In March, we blogged about our work with analysts across government to transform the way we produce official statistics. We borrowed ideas from software development and academia to demonstrate what this might look like. We called the project ‘RAP’, which stands for Reproducible Analytical Pipelines.
Now that open source tools are used widely by statisticians across Government, there’s an exciting opportunity to use them to transform the way we produce statistics. With RAP, analytical teams can automate time-consuming processes of data assembly, verification and integration, generate charts and tables, and set up and populate statistical reports. The potential time savings for analysts are enormous, freeing them up to focus on the interpretation of the results. The other huge benefit comes from building a process that is fully transparent, auditable and verifiable – reducing risk and improving quality.
Since we started, we've told more than 600 people about the RAP opportunity. We've presented to cross-government Heads of Profession for statistics, and at events such as EARL and the Royal Statistical Society Conference. With the help of the Government Statistical Service Good Practice Team, we also ran a series of seminars to help analysts from across government develop new skills.
To capitalise on this interest, we’ve been working with three departments to help them develop RAP for their publications: the Department for Digital, Culture, Media and Sport (DCMS), the Department for Education (DfE) and the Ministry of Justice (MoJ). This is a follow-up post about how they’ve built RAP into their day-to-day working and what we’ve all learned from their experiences.
DCMS were the first department who we collaborated with to trial this approach. We worked closely with data scientist Niall Goulding, and had great support from the Head of Statistics, Olivia Christophersen, and the owner of the publication, Penny Allen. This combination of different expertise helped ensure we understood the data and the process as well as the code, which we quickly realised was crucial in the initial phase of the project.
Max Unsted, a new data scientist at DCMS, has now joined the team and is working full-time on expanding this approach across the rest of the Economic Estimates for the DCMS sectors publication. He has made huge strides in making the code easier for statisticians to interact with by translating it into a language they're familiar with.
DCMS are due to publish their first report produced using RAP in November.

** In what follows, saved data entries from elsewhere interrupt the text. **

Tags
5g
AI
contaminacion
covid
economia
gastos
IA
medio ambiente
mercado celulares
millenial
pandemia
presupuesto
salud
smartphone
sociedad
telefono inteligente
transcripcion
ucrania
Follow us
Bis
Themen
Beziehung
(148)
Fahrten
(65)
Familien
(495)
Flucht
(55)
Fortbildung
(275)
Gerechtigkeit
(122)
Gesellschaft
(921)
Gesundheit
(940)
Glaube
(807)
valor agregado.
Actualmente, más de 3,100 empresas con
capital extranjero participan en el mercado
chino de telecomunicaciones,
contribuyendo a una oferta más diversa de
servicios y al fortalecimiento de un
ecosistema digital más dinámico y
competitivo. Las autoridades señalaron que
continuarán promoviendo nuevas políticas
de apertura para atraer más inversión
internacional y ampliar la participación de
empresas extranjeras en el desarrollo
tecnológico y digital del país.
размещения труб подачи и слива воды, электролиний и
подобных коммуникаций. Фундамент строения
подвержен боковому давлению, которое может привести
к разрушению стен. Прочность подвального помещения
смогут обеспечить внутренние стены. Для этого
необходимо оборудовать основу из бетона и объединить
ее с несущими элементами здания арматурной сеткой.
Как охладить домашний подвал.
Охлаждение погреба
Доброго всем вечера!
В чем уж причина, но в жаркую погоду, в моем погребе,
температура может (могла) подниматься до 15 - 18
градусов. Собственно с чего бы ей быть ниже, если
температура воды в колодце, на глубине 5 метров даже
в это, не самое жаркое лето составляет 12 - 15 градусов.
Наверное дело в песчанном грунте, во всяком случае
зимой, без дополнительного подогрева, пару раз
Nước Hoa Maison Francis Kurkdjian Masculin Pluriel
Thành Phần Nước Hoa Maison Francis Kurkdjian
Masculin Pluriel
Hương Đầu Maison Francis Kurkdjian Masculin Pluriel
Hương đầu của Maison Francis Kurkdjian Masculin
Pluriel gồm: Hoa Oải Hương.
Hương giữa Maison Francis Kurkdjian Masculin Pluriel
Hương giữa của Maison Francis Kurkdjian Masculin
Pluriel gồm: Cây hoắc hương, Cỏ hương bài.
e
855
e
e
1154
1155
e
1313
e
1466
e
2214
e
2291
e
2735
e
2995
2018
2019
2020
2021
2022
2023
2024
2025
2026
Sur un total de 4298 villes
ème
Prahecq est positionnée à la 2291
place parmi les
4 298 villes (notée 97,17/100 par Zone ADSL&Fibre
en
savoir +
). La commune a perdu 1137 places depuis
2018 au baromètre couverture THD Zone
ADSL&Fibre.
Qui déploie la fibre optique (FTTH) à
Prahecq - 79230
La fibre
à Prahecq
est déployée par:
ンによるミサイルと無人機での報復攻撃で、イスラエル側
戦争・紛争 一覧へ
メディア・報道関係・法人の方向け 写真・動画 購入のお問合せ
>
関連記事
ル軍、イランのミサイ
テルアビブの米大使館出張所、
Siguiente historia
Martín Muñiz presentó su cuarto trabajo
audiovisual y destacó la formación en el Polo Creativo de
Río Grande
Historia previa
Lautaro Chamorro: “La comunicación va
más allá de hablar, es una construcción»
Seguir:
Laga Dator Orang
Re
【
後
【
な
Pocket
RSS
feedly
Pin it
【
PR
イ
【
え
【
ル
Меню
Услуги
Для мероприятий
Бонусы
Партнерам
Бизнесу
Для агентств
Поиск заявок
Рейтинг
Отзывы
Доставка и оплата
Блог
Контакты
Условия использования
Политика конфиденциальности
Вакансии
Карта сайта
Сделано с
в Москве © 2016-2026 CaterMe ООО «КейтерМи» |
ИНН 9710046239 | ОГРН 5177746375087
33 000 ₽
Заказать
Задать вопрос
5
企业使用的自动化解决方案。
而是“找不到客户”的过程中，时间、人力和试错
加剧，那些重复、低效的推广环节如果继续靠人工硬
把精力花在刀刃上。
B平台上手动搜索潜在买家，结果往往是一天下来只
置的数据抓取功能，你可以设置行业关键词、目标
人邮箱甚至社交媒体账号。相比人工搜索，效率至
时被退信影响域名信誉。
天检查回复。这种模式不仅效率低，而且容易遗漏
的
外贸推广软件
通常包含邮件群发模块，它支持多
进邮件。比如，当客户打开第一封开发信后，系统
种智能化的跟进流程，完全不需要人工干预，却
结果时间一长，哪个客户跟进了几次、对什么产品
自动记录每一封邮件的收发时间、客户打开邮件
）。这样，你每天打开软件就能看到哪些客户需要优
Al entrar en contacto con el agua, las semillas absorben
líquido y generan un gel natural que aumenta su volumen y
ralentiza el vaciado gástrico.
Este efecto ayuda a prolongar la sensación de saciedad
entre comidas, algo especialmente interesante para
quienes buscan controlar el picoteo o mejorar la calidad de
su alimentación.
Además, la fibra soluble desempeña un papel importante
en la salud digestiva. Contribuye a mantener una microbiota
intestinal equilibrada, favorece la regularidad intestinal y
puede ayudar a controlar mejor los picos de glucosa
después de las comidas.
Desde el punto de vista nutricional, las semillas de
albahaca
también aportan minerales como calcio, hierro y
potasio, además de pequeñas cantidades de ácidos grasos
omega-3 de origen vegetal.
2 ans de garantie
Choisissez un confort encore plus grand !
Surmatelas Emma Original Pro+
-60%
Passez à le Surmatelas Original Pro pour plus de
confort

MOJ quickly picked up on the RAP opportunity through successful collaboration between statisticians and data scientists.
They got buy-in from senior stakeholders by arranging a joint MoJ and GDS presentation to the Statistical Senior Management Team. They assigned the RAP work to one data scientist, Vicky Hughes, and one statistician from the publications team, Christopher Fairbanks, on a part-time basis. They focused on producing the final publication in a quick and efficient way, using tools like RMarkdown and their own R package xltabr, which enables them to automatically output formatted cross-tabulations to Excel. This is an open source package, and is now available for others to download from CRAN and on GitHub.
The majority of the data wrangling continues to be done using existing processes, which has meant that the team have been able to get up and running with RAP extremely quickly. They have recently published a bulletin created entirely using RMarkdown and their own R package. They also plan to publish national statistic tables using automated processes from RAP in the new year.
DfE’s RAP journey began when Laura Selby brought the project to the Data Science Accelerator programme in early 2017. DfE were the first to publish a report using RAP techniques in May and have since expanded this approach to two other statistical series – pupil absence and exclusions. They initially focused on the use of Rmarkdown and the pipeline between their raw datasets and a minimal representation of the data needed for each publication.
DfE have now set up a ring-fenced resource including RAP specialists who will be responsible for sharing skills with people working on other publications. They are working with GDS to add automated testing and version control with the plan of publishing a ‘full RAP’ release.
They also spotted the opportunity to use RAP techniques internally to produce bespoke and reproducible reporting on different entities, such as schools. This is already saving a massive amount of time for production and reducing the number of requests.
How we worked together
Initially, we worked with each of these teams to understand the specifics of their data and publications. Over the last few months, we moved to providing code review via GitHub pull requests only, the same way that developers collaborate when developing open source software.
While we were the first to demonstrate the value of working in this way in our initial collaboration with DCMS, each of the teams have quickly become expert in solving their particular problems. For example, the MoJ team have put a great deal of thought into how to deal with writing out complex spreadsheets that usually accompany the written publication, and how to build the publication in a consistent template.
We have celebrated the achievements so far with a laptop sticker, but RAP isn’t finished yet. In fact, this is just the beginning. We know there’s a lot more interest from other government departments to adopt these ways of working. So we’re developing a plan to scale our offering with the support of the wider Government Data Science Partnership.
Matt Upson and Mat Gregory are data scientists at GDS.